Just be warned that the movie has major story-telling problems and viewers might have difficulty figuring out what exactly is disengaging them.
The performances of the actors is best lumped into the 'meh' category too. This includes Jolie's prosthetic cheekbones. Did you really think those were real?
I don't want to rub salt in the wounds, but the magic doesn't make sense at all either. Maleficent wields the power to bring the story to a swift and sweet conclusion at so many points, but doesn't. The imaginative concepts are cool, but appear disjointed from their narrative application.
The Inexcusable
In an era with movies like Up that entice the attention of both children and adults via efficient openings, Maleficent drastically falls short. While other films conjure characterization, motivation and stakes within the first few minutes, Maleficent is more worried about magic, scenery and side characters. Half an hour passes before the inciting incident (a battle) occurs and there is not even a why behind it. Maleficent (played by Angelina Jolie) proves to be the most powerful fairy, but there's no real explanation of how she got that way (the character starts the movie as a child played by Isobelle Molloy). The remainder of the film is pushed by a forceful narrative hand and comprised of semi-related events with little to no explanations. Though Maleficent is the primary character, she gives a blurry sense of her desires and doesn't really have her stakes raised... ever. As a viewer my attention was engaged, but I wasn't invested.The "Meh"

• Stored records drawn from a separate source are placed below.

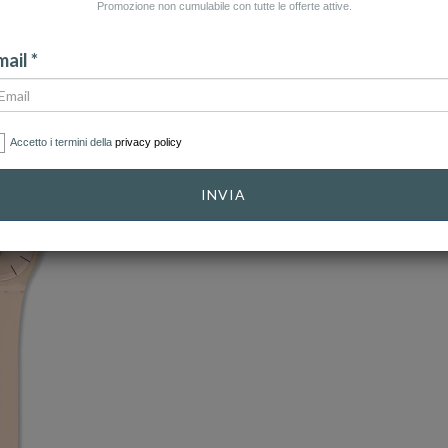
Promozione non cumulabile con tutte le offerte attive.
ail *
Accetto i termini della
privacy policy
INVIA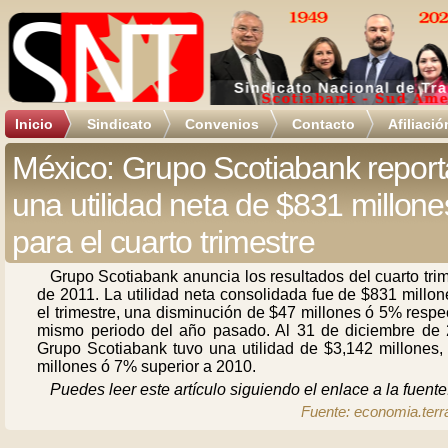
Inicio
Sindicato
Convenios
Contacto
Afiliació
México: Grupo Scotiabank report
una utilidad neta de $831 millone
para el cuarto trimestre
Grupo Scotiabank anuncia los resultados del cuarto tri
de 2011. La utilidad neta consolidada fue de $831 millo
el trimestre, una disminución de $47 millones ó 5% respe
mismo periodo del año pasado. Al 31 de diciembre de 
Grupo Scotiabank tuvo una utilidad de $3,142 millones,
millones ó 7% superior a 2010.
Puedes leer este artículo siguiendo el enlace a la fuente
Fuente: economia.ter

I saw the 3D version. The glasses aren't normally a distraction, but I found myself consistently asking why I was watching a movie in 3D that hardly used 3D effects. Otherwise the cinematography and graphics were decent, but nothing stood out. I may have had higher expectations of this aspect because of the rich hand-drawn art in the Disney's original Sleeping Beauty; but nothing in Maleficent even got to the level of Oz the Great and Powerful.
The Bad
Normally it's the women in movies that are brushed over in terms of characterization, but in Maleficent it's the male characters that are put in this predicament. Though they do have a few common denominators: they're all pretty stupid and nobody cares about them. Worse than the underdevelopment of the males are the glossed over relationships between characters. None of the plentiful romance in the movie sells itself as convincing. Even the whatever-is-going-on between Maleficent and her man-crow-pet (Diaval played by Sam Riley) seems meaningless.